*** Record set ***

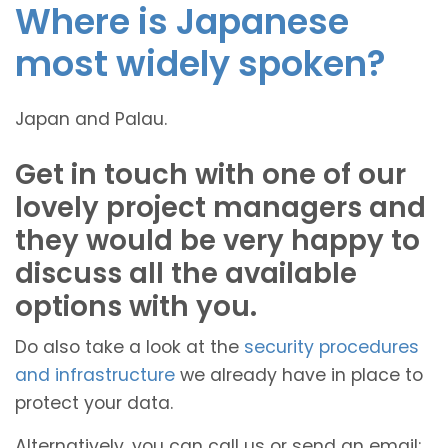
Where is Japanese
most widely spoken?
Japan and Palau.
Get in touch with one of our
lovely project managers and
they would be very happy to
discuss all the available
options with you.
Do also take a look at the
security procedures
and infrastructure
we already have in place to
protect your data.
Alternatively, you can call us or send an email:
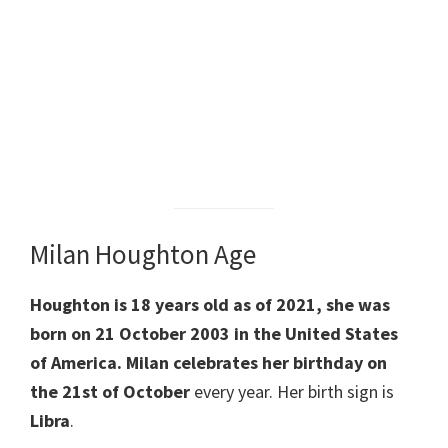
Milan Houghton Age
Houghton is 18 years old as of 2021, she was
born on 21 October 2003 in the United States
of America. Milan celebrates her birthday on
the 21st of
October
every year. Her birth sign is
Libra
.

*** End of Record set ***

Exercise requirements
Tally the lines in these entries that have the string "Houghton" in them, then answer with the count and nothing else.

Finished exercise
2